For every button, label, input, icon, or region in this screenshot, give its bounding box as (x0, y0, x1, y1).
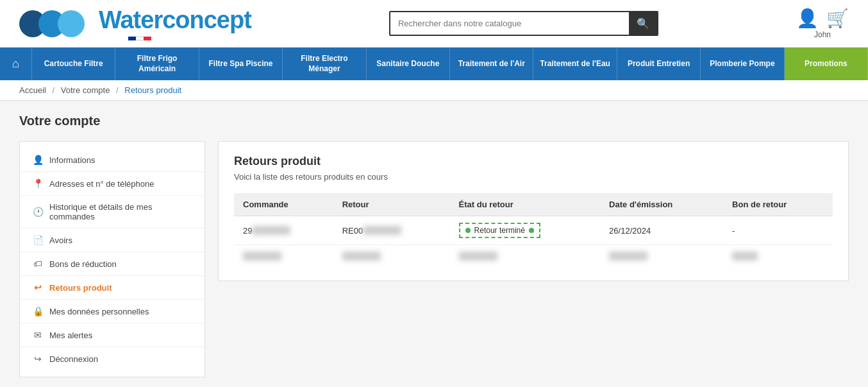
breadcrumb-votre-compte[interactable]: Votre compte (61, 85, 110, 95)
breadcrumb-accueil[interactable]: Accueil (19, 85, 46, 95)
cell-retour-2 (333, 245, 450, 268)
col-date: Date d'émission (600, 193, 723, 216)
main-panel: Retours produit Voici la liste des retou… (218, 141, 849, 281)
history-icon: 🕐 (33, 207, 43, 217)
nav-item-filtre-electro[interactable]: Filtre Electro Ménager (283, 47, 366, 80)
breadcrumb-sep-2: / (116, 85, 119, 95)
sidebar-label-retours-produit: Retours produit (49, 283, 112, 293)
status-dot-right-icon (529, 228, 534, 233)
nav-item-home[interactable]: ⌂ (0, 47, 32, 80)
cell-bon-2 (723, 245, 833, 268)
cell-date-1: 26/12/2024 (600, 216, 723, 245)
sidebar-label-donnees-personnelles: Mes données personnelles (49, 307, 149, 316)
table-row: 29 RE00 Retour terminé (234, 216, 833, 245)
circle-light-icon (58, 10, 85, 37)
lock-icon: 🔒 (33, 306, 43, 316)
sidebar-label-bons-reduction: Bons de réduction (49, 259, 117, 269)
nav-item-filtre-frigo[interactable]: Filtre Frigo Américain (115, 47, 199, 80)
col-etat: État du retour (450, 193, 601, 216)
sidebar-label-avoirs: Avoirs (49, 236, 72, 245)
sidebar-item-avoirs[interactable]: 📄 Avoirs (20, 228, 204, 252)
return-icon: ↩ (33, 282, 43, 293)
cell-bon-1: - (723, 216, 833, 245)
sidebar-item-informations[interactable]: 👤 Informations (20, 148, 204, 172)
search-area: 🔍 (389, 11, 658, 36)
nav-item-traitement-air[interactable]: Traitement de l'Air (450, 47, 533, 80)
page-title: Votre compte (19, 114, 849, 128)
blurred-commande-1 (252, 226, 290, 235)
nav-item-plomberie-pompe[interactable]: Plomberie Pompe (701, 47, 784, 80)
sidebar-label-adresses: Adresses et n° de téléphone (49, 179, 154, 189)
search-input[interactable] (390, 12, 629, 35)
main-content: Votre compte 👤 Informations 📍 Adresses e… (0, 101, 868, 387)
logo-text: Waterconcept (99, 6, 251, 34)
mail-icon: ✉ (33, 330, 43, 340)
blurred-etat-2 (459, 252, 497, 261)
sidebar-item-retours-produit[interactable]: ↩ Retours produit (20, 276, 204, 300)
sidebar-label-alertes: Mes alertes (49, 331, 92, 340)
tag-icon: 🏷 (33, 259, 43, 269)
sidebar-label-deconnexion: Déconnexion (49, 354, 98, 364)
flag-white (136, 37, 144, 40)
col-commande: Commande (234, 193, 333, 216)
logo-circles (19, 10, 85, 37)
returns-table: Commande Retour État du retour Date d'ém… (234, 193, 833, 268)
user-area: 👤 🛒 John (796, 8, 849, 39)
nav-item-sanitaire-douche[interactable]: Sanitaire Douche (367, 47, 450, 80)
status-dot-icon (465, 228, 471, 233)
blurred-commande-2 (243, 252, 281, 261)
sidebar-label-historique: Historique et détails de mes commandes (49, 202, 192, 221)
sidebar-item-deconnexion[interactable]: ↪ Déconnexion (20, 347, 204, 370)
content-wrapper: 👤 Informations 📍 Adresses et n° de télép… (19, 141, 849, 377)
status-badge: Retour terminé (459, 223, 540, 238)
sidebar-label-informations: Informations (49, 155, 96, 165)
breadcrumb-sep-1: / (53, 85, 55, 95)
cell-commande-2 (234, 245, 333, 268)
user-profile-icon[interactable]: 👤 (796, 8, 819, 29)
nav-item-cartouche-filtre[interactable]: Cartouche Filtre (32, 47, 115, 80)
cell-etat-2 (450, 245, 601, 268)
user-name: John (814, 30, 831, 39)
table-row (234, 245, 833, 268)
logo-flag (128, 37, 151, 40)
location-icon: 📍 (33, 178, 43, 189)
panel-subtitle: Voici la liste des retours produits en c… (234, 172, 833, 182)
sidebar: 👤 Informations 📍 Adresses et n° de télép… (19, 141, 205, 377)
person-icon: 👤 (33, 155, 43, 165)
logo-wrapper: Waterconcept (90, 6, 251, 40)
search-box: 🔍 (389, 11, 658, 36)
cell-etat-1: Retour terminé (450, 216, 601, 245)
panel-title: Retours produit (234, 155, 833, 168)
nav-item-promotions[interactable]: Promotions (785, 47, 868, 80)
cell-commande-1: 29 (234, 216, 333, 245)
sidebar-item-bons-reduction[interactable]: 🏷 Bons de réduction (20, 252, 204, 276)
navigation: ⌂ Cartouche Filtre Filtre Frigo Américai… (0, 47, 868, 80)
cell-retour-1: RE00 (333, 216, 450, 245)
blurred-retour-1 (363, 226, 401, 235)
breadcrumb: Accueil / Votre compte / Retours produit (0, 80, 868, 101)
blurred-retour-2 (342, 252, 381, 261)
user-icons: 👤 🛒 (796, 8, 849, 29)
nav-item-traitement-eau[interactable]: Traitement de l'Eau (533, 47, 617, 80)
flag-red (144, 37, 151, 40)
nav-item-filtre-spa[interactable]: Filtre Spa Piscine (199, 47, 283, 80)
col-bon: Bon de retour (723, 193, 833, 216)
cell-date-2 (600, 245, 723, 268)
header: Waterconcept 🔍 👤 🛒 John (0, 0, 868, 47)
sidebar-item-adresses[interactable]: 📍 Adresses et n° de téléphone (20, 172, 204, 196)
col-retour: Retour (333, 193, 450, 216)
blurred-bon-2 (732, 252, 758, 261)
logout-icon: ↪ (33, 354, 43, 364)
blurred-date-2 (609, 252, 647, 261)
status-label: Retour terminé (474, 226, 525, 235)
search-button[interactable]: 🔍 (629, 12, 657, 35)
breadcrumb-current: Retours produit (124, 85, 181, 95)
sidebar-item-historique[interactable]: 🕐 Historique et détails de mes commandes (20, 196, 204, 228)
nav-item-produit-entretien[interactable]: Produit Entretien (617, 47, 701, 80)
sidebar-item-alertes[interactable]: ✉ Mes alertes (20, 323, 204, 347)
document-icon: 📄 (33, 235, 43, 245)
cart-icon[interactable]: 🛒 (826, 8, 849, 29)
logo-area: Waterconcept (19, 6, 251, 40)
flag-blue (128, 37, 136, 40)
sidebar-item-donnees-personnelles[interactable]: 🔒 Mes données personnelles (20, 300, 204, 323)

________________

Everything in the records above is to be copied exactly, except the pictures.

== Solution for this exercise ==
For every button, label, input, icon, or region in this screenshot, give its bounding box as (x0, y0, x1, y1).
breadcrumb-votre-compte[interactable]: Votre compte (61, 85, 110, 95)
breadcrumb-accueil[interactable]: Accueil (19, 85, 46, 95)
cell-retour-2 (333, 245, 450, 268)
col-date: Date d'émission (600, 193, 723, 216)
main-panel: Retours produit Voici la liste des retou… (218, 141, 849, 281)
history-icon: 🕐 (33, 207, 43, 217)
nav-item-filtre-electro[interactable]: Filtre Electro Ménager (283, 47, 366, 80)
breadcrumb-sep-2: / (116, 85, 119, 95)
sidebar-label-retours-produit: Retours produit (49, 283, 112, 293)
status-dot-right-icon (529, 228, 534, 233)
nav-item-home[interactable]: ⌂ (0, 47, 32, 80)
cell-bon-2 (723, 245, 833, 268)
cell-date-1: 26/12/2024 (600, 216, 723, 245)
sidebar-label-donnees-personnelles: Mes données personnelles (49, 307, 149, 316)
table-row: 29 RE00 Retour terminé (234, 216, 833, 245)
circle-light-icon (58, 10, 85, 37)
lock-icon: 🔒 (33, 306, 43, 316)
sidebar-label-bons-reduction: Bons de réduction (49, 259, 117, 269)
nav-item-filtre-frigo[interactable]: Filtre Frigo Américain (115, 47, 199, 80)
col-etat: État du retour (450, 193, 601, 216)
sidebar-label-avoirs: Avoirs (49, 236, 72, 245)
sidebar-item-avoirs[interactable]: 📄 Avoirs (20, 228, 204, 252)
return-icon: ↩ (33, 282, 43, 293)
cell-bon-1: - (723, 216, 833, 245)
sidebar-item-informations[interactable]: 👤 Informations (20, 148, 204, 172)
search-area: 🔍 (389, 11, 658, 36)
nav-item-traitement-air[interactable]: Traitement de l'Air (450, 47, 533, 80)
page-title: Votre compte (19, 114, 849, 128)
blurred-commande-1 (252, 226, 290, 235)
nav-item-plomberie-pompe[interactable]: Plomberie Pompe (701, 47, 784, 80)
sidebar-label-adresses: Adresses et n° de téléphone (49, 179, 154, 189)
search-input[interactable] (390, 12, 629, 35)
main-content: Votre compte 👤 Informations 📍 Adresses e… (0, 101, 868, 387)
logo-text: Waterconcept (99, 6, 251, 34)
mail-icon: ✉ (33, 330, 43, 340)
blurred-etat-2 (459, 252, 497, 261)
sidebar-item-retours-produit[interactable]: ↩ Retours produit (20, 276, 204, 300)
sidebar-label-alertes: Mes alertes (49, 331, 92, 340)
tag-icon: 🏷 (33, 259, 43, 269)
sidebar-label-deconnexion: Déconnexion (49, 354, 98, 364)
flag-white (136, 37, 144, 40)
col-commande: Commande (234, 193, 333, 216)
logo-circles (19, 10, 85, 37)
returns-table: Commande Retour État du retour Date d'ém… (234, 193, 833, 268)
user-area: 👤 🛒 John (796, 8, 849, 39)
nav-item-sanitaire-douche[interactable]: Sanitaire Douche (367, 47, 450, 80)
status-dot-icon (465, 228, 471, 233)
blurred-commande-2 (243, 252, 281, 261)
sidebar-label-historique: Historique et détails de mes commandes (49, 202, 192, 221)
sidebar-item-deconnexion[interactable]: ↪ Déconnexion (20, 347, 204, 370)
content-wrapper: 👤 Informations 📍 Adresses et n° de télép… (19, 141, 849, 377)
status-badge: Retour terminé (459, 223, 540, 238)
sidebar-label-informations: Informations (49, 155, 96, 165)
breadcrumb-sep-1: / (53, 85, 55, 95)
cell-commande-2 (234, 245, 333, 268)
user-profile-icon[interactable]: 👤 (796, 8, 819, 29)
nav-item-cartouche-filtre[interactable]: Cartouche Filtre (32, 47, 115, 80)
cell-etat-2 (450, 245, 601, 268)
user-name: John (814, 30, 831, 39)
table-row (234, 245, 833, 268)
logo-flag (128, 37, 151, 40)
location-icon: 📍 (33, 178, 43, 189)
panel-subtitle: Voici la liste des retours produits en c… (234, 172, 833, 182)
sidebar: 👤 Informations 📍 Adresses et n° de télép… (19, 141, 205, 377)
person-icon: 👤 (33, 155, 43, 165)
logo-wrapper: Waterconcept (90, 6, 251, 40)
search-box: 🔍 (389, 11, 658, 36)
cell-etat-1: Retour terminé (450, 216, 601, 245)
panel-title: Retours produit (234, 155, 833, 168)
nav-item-promotions[interactable]: Promotions (785, 47, 868, 80)
cell-commande-1: 29 (234, 216, 333, 245)
sidebar-item-bons-reduction[interactable]: 🏷 Bons de réduction (20, 252, 204, 276)
navigation: ⌂ Cartouche Filtre Filtre Frigo Américai… (0, 47, 868, 80)
cell-retour-1: RE00 (333, 216, 450, 245)
blurred-retour-1 (363, 226, 401, 235)
breadcrumb: Accueil / Votre compte / Retours produit (0, 80, 868, 101)
blurred-retour-2 (342, 252, 381, 261)
user-icons: 👤 🛒 (796, 8, 849, 29)
nav-item-traitement-eau[interactable]: Traitement de l'Eau (533, 47, 617, 80)
flag-red (144, 37, 151, 40)
nav-item-filtre-spa[interactable]: Filtre Spa Piscine (199, 47, 283, 80)
col-bon: Bon de retour (723, 193, 833, 216)
cell-date-2 (600, 245, 723, 268)
header: Waterconcept 🔍 👤 🛒 John (0, 0, 868, 47)
sidebar-item-adresses[interactable]: 📍 Adresses et n° de téléphone (20, 172, 204, 196)
col-retour: Retour (333, 193, 450, 216)
blurred-bon-2 (732, 252, 758, 261)
logout-icon: ↪ (33, 354, 43, 364)
blurred-date-2 (609, 252, 647, 261)
status-label: Retour terminé (474, 226, 525, 235)
search-button[interactable]: 🔍 (629, 12, 657, 35)
breadcrumb-current: Retours produit (124, 85, 181, 95)
sidebar-item-historique[interactable]: 🕐 Historique et détails de mes commandes (20, 196, 204, 228)
nav-item-produit-entretien[interactable]: Produit Entretien (617, 47, 701, 80)
sidebar-item-alertes[interactable]: ✉ Mes alertes (20, 323, 204, 347)
document-icon: 📄 (33, 235, 43, 245)
cart-icon[interactable]: 🛒 (826, 8, 849, 29)
logo-area: Waterconcept (19, 6, 251, 40)
flag-blue (128, 37, 136, 40)
sidebar-item-donnees-personnelles[interactable]: 🔒 Mes données personnelles (20, 300, 204, 323)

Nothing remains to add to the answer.